> **Action item**
Every record below should be printed exactly, except for the pictures.
<<<<
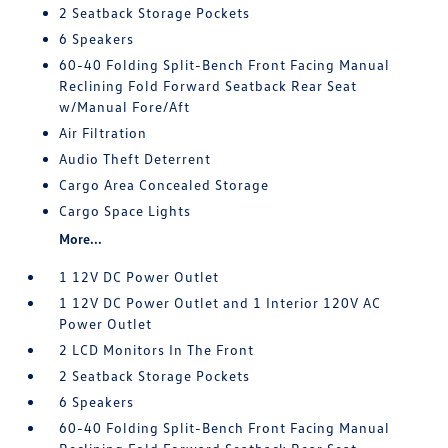
2 Seatback Storage Pockets
6 Speakers
60-40 Folding Split-Bench Front Facing Manual
Reclining Fold Forward Seatback Rear Seat
w/Manual Fore/Aft
Air Filtration
Audio Theft Deterrent
Cargo Area Concealed Storage
Cargo Space Lights
More...
1 12V DC Power Outlet
1 12V DC Power Outlet and 1 Interior 120V AC
Power Outlet
2 LCD Monitors In The Front
2 Seatback Storage Pockets
6 Speakers
60-40 Folding Split-Bench Front Facing Manual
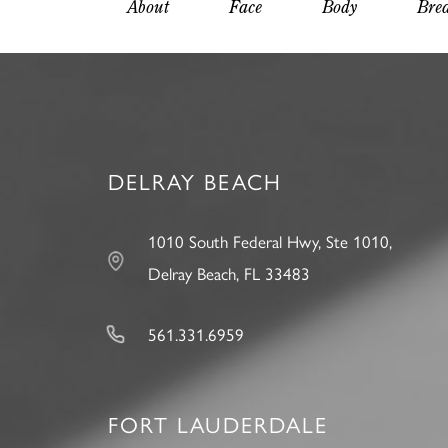
About
Face
Body
Brea
DELRAY BEACH
1010 South Federal Hwy, Ste 1010,
Delray Beach, FL 33483
561.331.6959
FORT LAUDERDALE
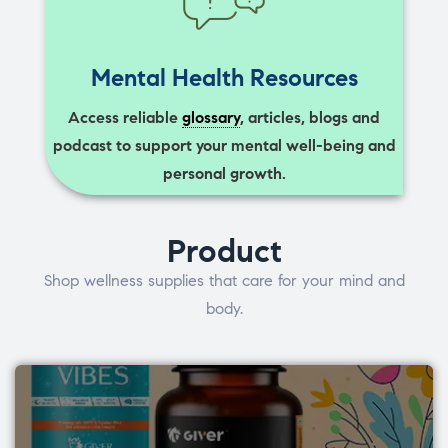
Mental Health Resources
Access reliable
glossary
, articles, blogs and
podcast to support your mental well-being and
personal growth.
Product
Shop wellness supplies that care for your mind and
body.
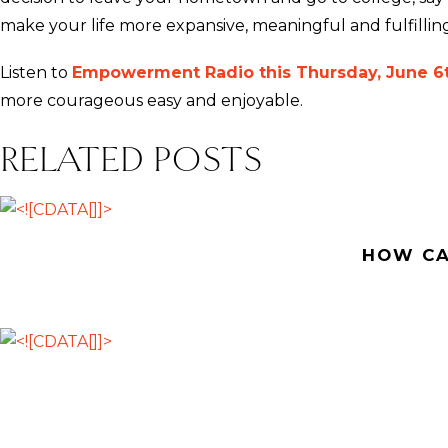
make your life more expansive, meaningful and fulfilling
Listen to
Empowerment Radio this Thursday, June 6t
more courageous easy and enjoyable.
RELATED POSTS
HOW CA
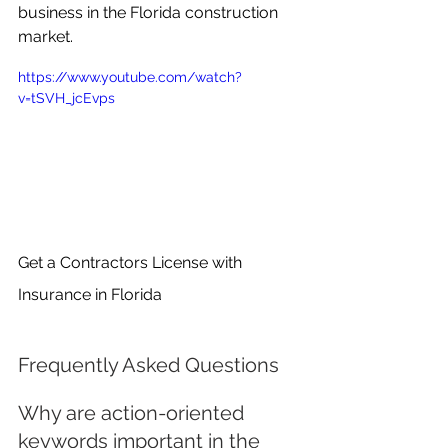
business in the Florida construction 
market.
https://www.youtube.com/watch?
v=tSVH_jcEvps
Get a Contractors License with 
Insurance in Florida
Frequently Asked Questions
Why are action-oriented 
keywords important in the 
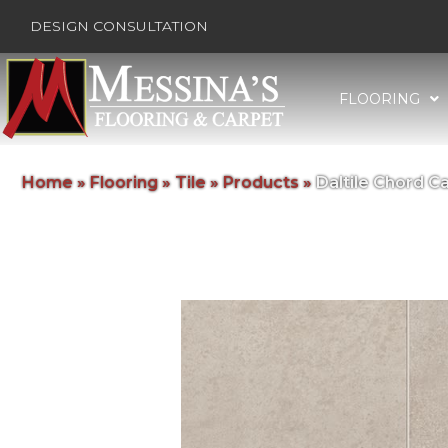
DESIGN CONSULTATION
FLOORING
Home
»
Flooring
»
Tile
»
Products
»
Daltile Chord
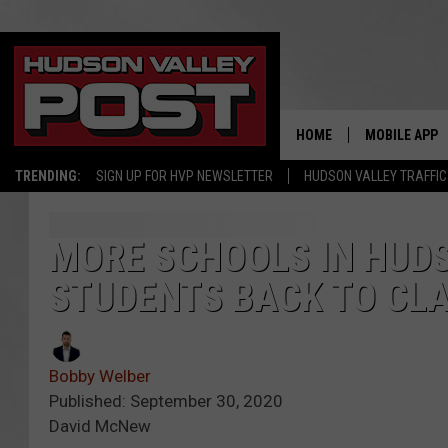
HOME
MOBILE APP
TRENDING:
SIGN UP FOR HVP NEWSLETTER
HUDSON VALLEY TRAFFIC
MORE SCHOOLS IN HUDS
STUDENTS BACK TO CL
Bobby Welber
Published: September 30, 2020
David McNew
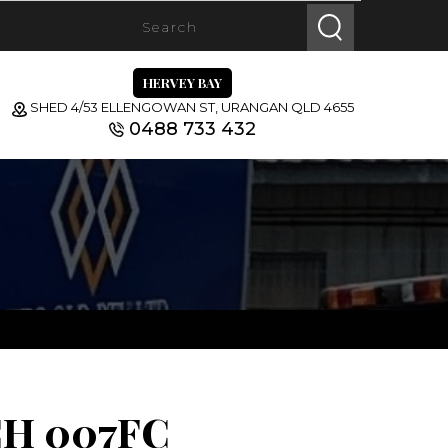
HERVEY BAY
SHED 4/53 ELLENGOWAN ST, URANGAN QLD 4655
0488 733 432
H 007FC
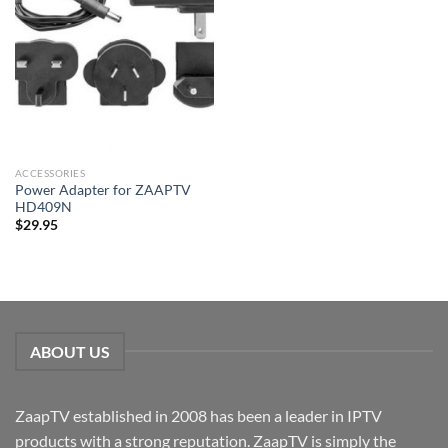
ACCESSORIES
Power Adapter for ZAAPTV
HD409N
$
29.95
ABOUT US
ZaapTV established in 2008 has been a leader in IPTV
products with a strong reputation. ZaapTV is simply the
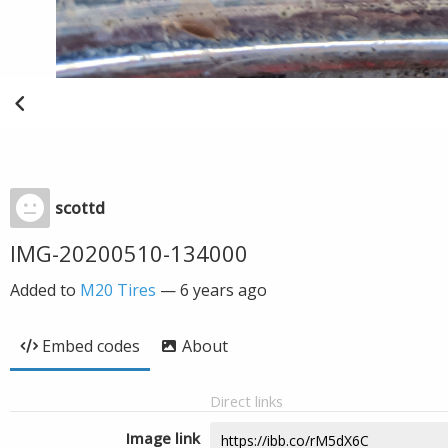
scottd
IMG-20200510-134000
Added to
M20 Tires
—
6 years ago
Embed codes
About
Direct links
Image link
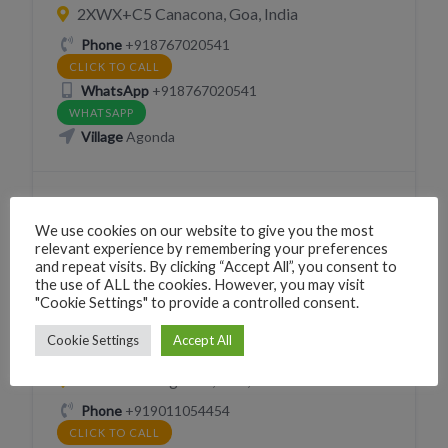
2XWX+C5 Canacona, Goa, India
Phone
+918767020541
CLICK TO CALL
WhatsApp
+918767020541
WHATSAPP
Village
Agonda
We use cookies on our website to give you the most
relevant experience by remembering your preferences
and repeat visits. By clicking “Accept All”, you consent to
GROCERIES
the use of ALL the cookies. However, you may visit
"Cookie Settings" to provide a controlled consent.
VEGETABLES FRUIT HORTICULTURE
Cookie Settings
Accept All
Organic Spice shop
2XVP+GW Agonda, Goa, India
Phone
+919011054454
CLICK TO CALL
>>>>
> **Exercise answer**
2 Seatback Storage Pockets
6 Speakers
60-40 Folding Split-Bench Front Facing Manual
Reclining Fold Forward Seatback Rear Seat
w/Manual Fore/Aft
Air Filtration
Audio Theft Deterrent
Cargo Area Concealed Storage
Cargo Space Lights
More...
1 12V DC Power Outlet
1 12V DC Power Outlet and 1 Interior 120V AC
Power Outlet
2 LCD Monitors In The Front
2 Seatback Storage Pockets
6 Speakers
60-40 Folding Split-Bench Front Facing Manual
About
Face
Body
Brea
DELRAY BEACH
1010 South Federal Hwy, Ste 1010,
Delray Beach, FL 33483
561.331.6959
FORT LAUDERDALE
Mental Health Resources
Access reliable
glossary
, articles, blogs and
podcast to support your mental well-being and
personal growth.
Product
Shop wellness supplies that care for your mind and
body.
make your life more expansive, meaningful and fulfilling
Listen to
Empowerment Radio this Thursday, June 6t
more courageous easy and enjoyable.
RELATED POSTS
HOW CA
business in the Florida construction 
market.
https://www.youtube.com/watch?
v=tSVH_jcEvps
Get a Contractors License with 
Insurance in Florida
Frequently Asked Questions
Why are action-oriented 
keywords important in the 
DESIGN CONSULTATION
FLOORING
Home
»
Flooring
»
Tile
»
Products
»
Daltile Chord
HOME
MOBILE APP
TRENDING:
SIGN UP FOR HVP NEWSLETTER
HUDSON VALLEY TRAFFIC
MORE SCHOOLS IN HUDS
STUDENTS BACK TO CL
Bobby Welber
Published: September 30, 2020
David McNew
HERVEY BAY
SHED 4/53 ELLENGOWAN ST, URANGAN QLD 4655
0488 733 432
H 007FC
ACCESSORIES
Power Adapter for ZAAPTV
HD409N
$
29.95
ABOUT US
ZaapTV established in 2008 has been a leader in IPTV
products with a strong reputation. ZaapTV is simply the
scottd
IMG-20200510-134000
Added to
M20 Tires
—
6 years ago
Embed codes
About
Direct links
Image link
2XWX+C5 Canacona, Goa, India
Phone
+918767020541
CLICK TO CALL
WhatsApp
+918767020541
WHATSAPP
Village
Agonda
We use cookies on our website to give you the most
relevant experience by remembering your preferences
and repeat visits. By clicking “Accept All”, you consent to
GROCERIES
the use of ALL the cookies. However, you may visit
"Cookie Settings" to provide a controlled consent.
VEGETABLES FRUIT HORTICULTURE
Cookie Settings
Accept All
Organic Spice shop
2XVP+GW Agonda, Goa, India
Phone
+919011054454
CLICK TO CALL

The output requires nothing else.